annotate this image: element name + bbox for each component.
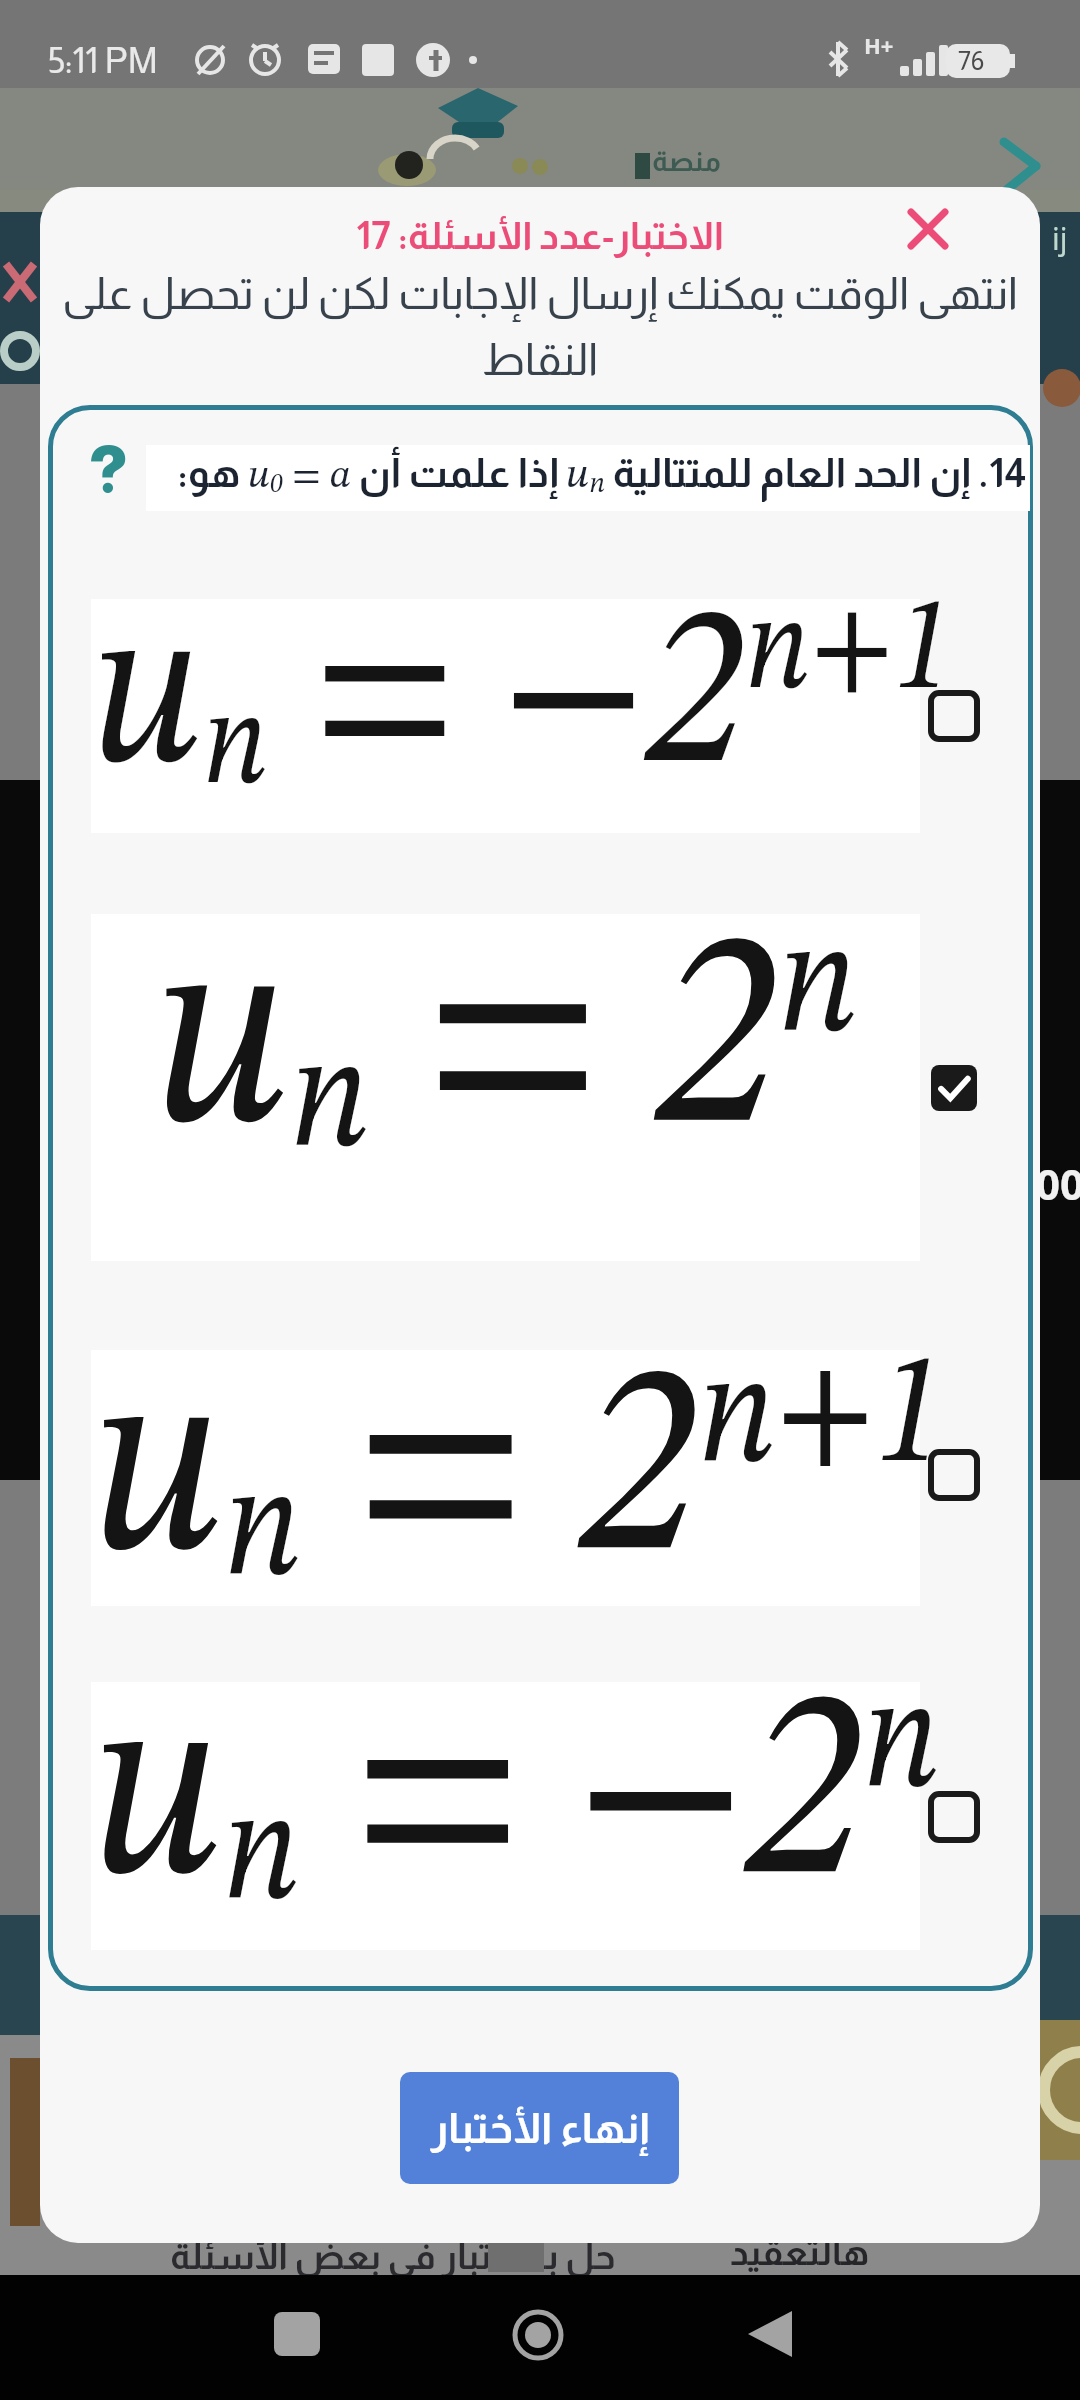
staticText: un = −2n bbox=[91, 1664, 920, 1936]
button[interactable] bbox=[931, 1065, 977, 1111]
staticText: الاختبار-عدد الأسئلة: 17 bbox=[40, 215, 1040, 257]
staticText: هالتعقيد bbox=[730, 2232, 870, 2272]
button[interactable]: un = 2n+1 bbox=[91, 1350, 920, 1606]
staticText: ij bbox=[1052, 218, 1068, 259]
button[interactable] bbox=[512, 2309, 564, 2361]
button[interactable] bbox=[931, 1794, 977, 1840]
button[interactable] bbox=[931, 1452, 977, 1498]
staticText: انتهى الوقت يمكنك إرسال الإجابات لكن لن … bbox=[40, 269, 1040, 384]
staticText: 00 bbox=[1036, 1155, 1080, 1212]
staticText: un = 2n bbox=[153, 905, 858, 1186]
button[interactable] bbox=[931, 693, 977, 739]
button[interactable] bbox=[748, 2311, 794, 2357]
staticText: حل بالاختبار في بعض الأسئلة bbox=[170, 2236, 616, 2276]
staticText: 5:11 PM bbox=[48, 40, 158, 80]
button[interactable]: un = 2n bbox=[91, 914, 920, 1261]
staticText: un = 2n+1 bbox=[91, 1339, 920, 1613]
staticText: 76 bbox=[958, 46, 985, 75]
button[interactable]: un = −2n bbox=[91, 1682, 920, 1950]
staticText: إنهاء الأختبار bbox=[430, 2105, 649, 2152]
staticText: H+ bbox=[864, 30, 894, 60]
button[interactable]: إنهاء الأختبار bbox=[400, 2072, 679, 2184]
staticText: 14. إن الحد العام للمتتالية un إذا علمت … bbox=[156, 451, 1026, 499]
button[interactable]: un = −2n+1 bbox=[91, 599, 920, 833]
button[interactable] bbox=[274, 2312, 320, 2356]
button[interactable] bbox=[885, 199, 970, 259]
staticText: منصة bbox=[652, 146, 721, 177]
staticText: ? bbox=[88, 433, 128, 507]
staticText: un = −2n+1 bbox=[91, 585, 920, 815]
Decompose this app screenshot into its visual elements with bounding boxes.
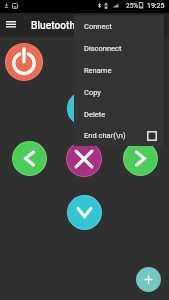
button[interactable]: Up <box>67 91 102 126</box>
button[interactable]: Stop <box>66 141 102 177</box>
button[interactable]: End char(\n) <box>74 125 164 146</box>
staticText: Copy <box>84 88 101 97</box>
staticText: End char(\n) <box>84 131 147 140</box>
button[interactable]: Right <box>123 141 158 176</box>
button[interactable]: Down <box>67 195 102 230</box>
button[interactable]: Delete <box>74 103 164 125</box>
staticText: Connect <box>84 22 112 31</box>
staticText: Rename <box>84 66 112 75</box>
button[interactable]: Navigation menu <box>0 13 22 36</box>
button[interactable]: Left <box>12 141 47 176</box>
button[interactable]: Connect <box>74 15 164 37</box>
staticText: Delete <box>84 110 106 119</box>
button[interactable]: Rename <box>74 59 164 81</box>
button[interactable]: Power <box>5 43 43 81</box>
button[interactable]: Disconnect <box>74 37 164 59</box>
staticText: 25% <box>126 2 139 10</box>
staticText: 19:25 <box>147 2 165 10</box>
staticText: Disconnect <box>84 44 122 53</box>
button[interactable]: Add <box>136 267 161 292</box>
staticText: Bluetooth <box>31 20 76 32</box>
button[interactable]: Copy <box>74 81 164 103</box>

■ ■ ■ ■ ■ ■ ■

#### Problem statement
Your task is to list each line of the records with the word "this".

#### Exercise result
annotate this image: element name + bbox for each component.
Decompose this app screenshot into its visual elements with bounding boxes.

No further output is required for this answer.